Management of Sickle Cell Disease
The management of sickle cell disease requires a comprehensive approach focusing on prevention of complications, disease-modifying therapies, and prompt treatment of acute events to reduce morbidity and mortality.
Disease-Modifying Therapies
First-Line Therapy
- Hydroxyurea remains the first-line disease-modifying therapy for most patients with sickle cell disease 1
- Increases fetal hemoglobin production and reduces red blood cell sickling
- Consider for patients with frequent episodes of acute chest syndrome 2
Second-Line/Adjunctive Therapies
- L-glutamine is FDA-approved to reduce acute complications of sickle cell disease in patients 5 years and older 3
- Clinical trials showed:
- 25% reduction in cumulative crisis count
- Reduced hospitalizations (median 2 vs 3 in placebo)
- Shorter hospital stays (median 6.5 days vs 11 days)

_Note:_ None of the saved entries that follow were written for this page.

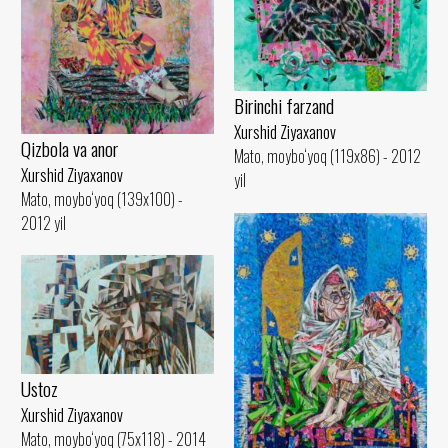
Birinchi farzand
Xurshid Ziyaxanov
Qizbola va anor
Mato, moybo‘yoq (119x86) - 2012
Xurshid Ziyaxanov
yil
Mato, moybo‘yoq (139x100) -
2012 yil
Ustoz
Xurshid Ziyaxanov
Mato, moybo‘yoq (75x118) - 2014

- Reduced incidence of acute chest syndrome (8.6% vs 23.1%)
- Dosing based on weight:
- <30 kg: 5g twice daily
- 30-65 kg: 10g twice daily
65 kg: 15g twice daily
- Clinical trials showed:
- Other approved therapies include crizanlizumab and voxelotor 1
Management of Acute Complications
Acute Pain Crisis
- Prompt administration of opioid analgesics using scheduled dosing or patient-controlled analgesia 2
- Adjunctive non-opioid analgesics to avoid under-treatment of pain
- IV crystalloid fluids to maintain hydration (5% dextrose in 0.25% normal saline) 2
- Avoid excessive fluid administration to prevent pulmonary edema
Acute Chest Syndrome
- Defined by new pulmonary infiltrate on chest X-ray, fever and/or respiratory symptoms, often with decreasing hemoglobin and hypoxemia 2
- Management includes:
- Supplemental oxygen to maintain SpO2 >95%
- Broad-spectrum antibiotics covering typical and atypical pathogens
- Red cell exchange transfusion for severe cases with respiratory failure, neurologic symptoms, or multi-organ failure
- Simple transfusion may be considered for moderate cases 2
Infection Prevention and Management
- Broad-spectrum antibiotics should be started immediately if infection is suspected 2
- Delayed antibiotic administration increases morbidity and mortality
- Preventive measures include penicillin prophylaxis and appropriate vaccinations 4
Perioperative Management
- Meticulous perioperative care is essential to avoid factors that precipitate sickling 5:
- Dehydration
- Hypoxia
- Acidosis
- Hypothermia
- Pain
- Routine surgery should be avoided if the patient is febrile or having a painful crisis 5
- Multidisciplinary collaboration between surgeon, anesthetist, and hematologist is imperative 2
- Consider admission to high dependency or intensive care postoperatively as most complications occur during this period 5
Special Populations
Pregnant Women
- Pregnancy confers increased risk for patients with sickle cell disease 5
- Management by a multidisciplinary team in hospitals able to manage high-risk pregnancies and sickle cell complications
- Epidural analgesia is ideal for labor, and regional anesthesia is preferred for cesarean section 2
Curative Options
- Hematopoietic stem cell transplant is the only curative therapy currently available 1
- Best results seen in children with a matched sibling donor
- Limited by donor availability
Long-Term Monitoring and Prevention
- Regular follow-up with a specialist hematology clinic
- Patient education on:
- Importance of hydration
- Avoiding temperature extremes
- Medication adherence
- Recognizing signs of emergencies requiring prompt medical attention 2
Prognosis
- Life expectancy has improved significantly but remains approximately 20 years less than the general population 2
- Mortality risk increases during transition from pediatric to adult care
- With optimal multidisciplinary care, survival into the 7th decade can be expected 5
The management of sickle cell disease has evolved significantly with improved understanding of the disease pathophysiology and the development of new therapies. A proactive approach to prevention of complications, coupled with prompt and aggressive management of acute events, is essential to improve quality of life and reduce mortality in patients with sickle cell disease.